How the ADA Affects Workers’ Comp

  • Q. If a worker is eligible for workers’ comp, does this mean he automatically has a “disability” for purposes of the Americans with Disabilities Act (ADA)?
  • A. No. Many injuries that qualify for worker’s comp are not serious enough to make someone “disabled” for purposes of filing an ADA claim. Injured workers are “disabled” under the ADA only if their injury makes them “substantially limited in a major life activity” such as working, walking or breathing.

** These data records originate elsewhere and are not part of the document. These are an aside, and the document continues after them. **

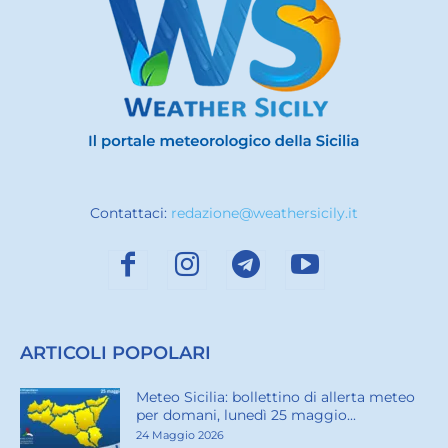
Contattaci:
redazione@weathersicily.it
ARTICOLI POPOLARI
Meteo Sicilia: bollettino di allerta meteo
per domani, lunedì 25 maggio...
24 Maggio 2026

However, the ADA also covers workers whose company perceives them as disabled. Therefore, even if a worker isn’t injured seriously enough to be “disabled”, he might still be covered if his employer discriminates against him because of his impairment, such as by refusing to let him come back to work.

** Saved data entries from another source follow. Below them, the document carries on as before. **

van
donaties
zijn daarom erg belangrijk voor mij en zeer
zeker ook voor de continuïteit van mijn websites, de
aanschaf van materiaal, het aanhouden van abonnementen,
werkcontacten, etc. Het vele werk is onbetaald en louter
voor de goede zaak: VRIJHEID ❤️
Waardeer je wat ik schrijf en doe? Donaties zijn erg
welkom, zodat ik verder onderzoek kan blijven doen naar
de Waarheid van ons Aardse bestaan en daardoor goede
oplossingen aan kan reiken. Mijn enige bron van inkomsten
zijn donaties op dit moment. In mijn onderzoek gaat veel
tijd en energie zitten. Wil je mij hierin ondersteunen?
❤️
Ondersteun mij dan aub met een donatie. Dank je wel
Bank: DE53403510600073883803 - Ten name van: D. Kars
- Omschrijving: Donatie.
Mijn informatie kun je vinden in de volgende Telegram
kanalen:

  • Q. Can a job applicant be asked if he has filed workers’ comp claims in the past?
  • A. No. However, after a company has made a job offer, it can ask for limited information about past on-the-job injuries, so long as it has a legitimate need for the information and asks the same questions of all new employees in similar jobs.
  • Q. Can a worker sue under the ADA if he is fired from taking leave after filing a comp claim?
  • A. Maybe. The worker would have to show that he is “disabled” and that being given short-term leave would be a “reasonable accommodation”.
  • Q. Can a company give a medical exam to a worker who files a comp claim?
  • A. Yes. A company can require a medical exam or ask questions about an on-the-job injury to find out what benefits the worker should get or determine if he is healthy enough to return to work.

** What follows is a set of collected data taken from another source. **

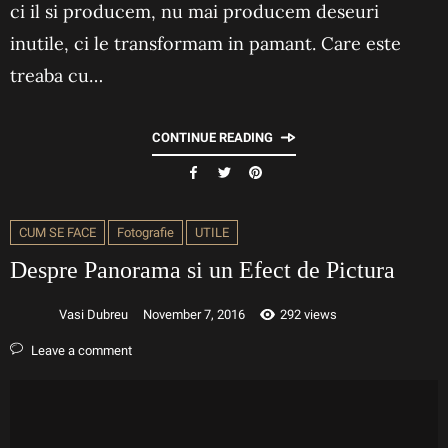
ci il si producem, nu mai producem deseuri
inutile, ci le transformam in pamant. Care este
treaba cu…
CONTINUE READING
CUM SE FACE
Fotografie
UTILE
Despre Panorama si un Efect de Pictura
Vasi Dubreu
November 7, 2016
292 views
Leave a comment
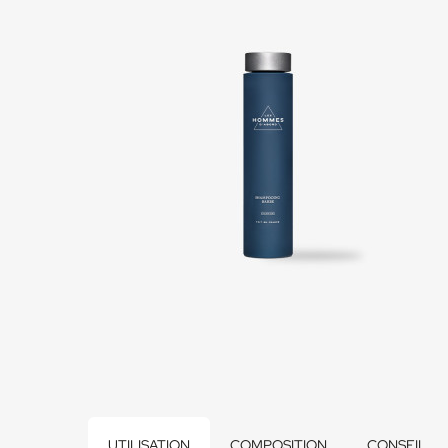
UTILISATION
COMPOSITION
CONSEIL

However, if a company asks for more information than it needs to process a comp claim, or forces a worker to her many exams or repeatedly answer the same questions, this may be “disability-based harassment” under the ADA.

  • Q. Can a company refuse to hire because the applicant has filed comp claims in the past, or because hiring this applicant will result in higher comp costs?
  • A. No. However, a company can refuse to hire people who are so likely to injure themselves that they pose a “direct threat” to the workplace.

Hot Sites

The New York State Consumer Protection Board ( has a downloadable consumer complaint form.

The Consumer Information Catalog ( has over 253 publications from 40 governmental agencies.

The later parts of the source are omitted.